**REQUIRED ACTION**
Within the entries below, every line containing "Фактор" is to be copied.

**RECORDS SUPPLIED**
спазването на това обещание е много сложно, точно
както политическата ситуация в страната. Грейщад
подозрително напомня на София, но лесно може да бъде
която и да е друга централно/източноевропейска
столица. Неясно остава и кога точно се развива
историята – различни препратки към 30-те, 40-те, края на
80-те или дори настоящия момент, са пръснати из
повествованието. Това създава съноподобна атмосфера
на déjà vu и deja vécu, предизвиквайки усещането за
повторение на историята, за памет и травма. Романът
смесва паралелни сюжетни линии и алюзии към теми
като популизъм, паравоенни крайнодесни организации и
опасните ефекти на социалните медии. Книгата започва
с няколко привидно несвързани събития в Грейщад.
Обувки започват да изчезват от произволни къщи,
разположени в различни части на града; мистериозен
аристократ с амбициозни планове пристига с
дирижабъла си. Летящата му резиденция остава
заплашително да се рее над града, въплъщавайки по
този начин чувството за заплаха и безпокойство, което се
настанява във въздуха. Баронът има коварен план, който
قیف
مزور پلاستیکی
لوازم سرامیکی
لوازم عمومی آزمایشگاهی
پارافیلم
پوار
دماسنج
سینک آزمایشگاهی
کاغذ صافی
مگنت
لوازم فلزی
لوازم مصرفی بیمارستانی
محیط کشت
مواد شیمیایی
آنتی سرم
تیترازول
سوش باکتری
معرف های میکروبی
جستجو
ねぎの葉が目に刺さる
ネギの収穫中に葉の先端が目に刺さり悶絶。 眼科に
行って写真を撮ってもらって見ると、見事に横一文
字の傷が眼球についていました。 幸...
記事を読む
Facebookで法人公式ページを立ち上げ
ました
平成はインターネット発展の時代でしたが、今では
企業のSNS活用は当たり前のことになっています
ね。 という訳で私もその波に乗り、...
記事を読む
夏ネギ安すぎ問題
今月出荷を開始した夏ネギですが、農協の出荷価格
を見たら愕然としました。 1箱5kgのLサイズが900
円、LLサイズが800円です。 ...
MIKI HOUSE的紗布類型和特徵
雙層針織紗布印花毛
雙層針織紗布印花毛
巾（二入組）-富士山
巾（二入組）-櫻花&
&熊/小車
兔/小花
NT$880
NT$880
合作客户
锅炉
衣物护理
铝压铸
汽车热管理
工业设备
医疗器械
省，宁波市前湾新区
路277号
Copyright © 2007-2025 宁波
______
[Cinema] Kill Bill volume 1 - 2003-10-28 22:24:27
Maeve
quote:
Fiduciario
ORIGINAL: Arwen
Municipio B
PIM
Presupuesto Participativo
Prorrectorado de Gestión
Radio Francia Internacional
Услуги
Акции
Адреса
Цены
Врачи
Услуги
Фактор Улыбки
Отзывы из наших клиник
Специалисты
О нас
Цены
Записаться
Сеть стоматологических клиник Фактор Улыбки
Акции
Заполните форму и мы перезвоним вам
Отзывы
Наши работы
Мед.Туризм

**SOLVED EXERCISE**
Фактор Улыбки
Сеть стоматологических клиник Фактор Улыбки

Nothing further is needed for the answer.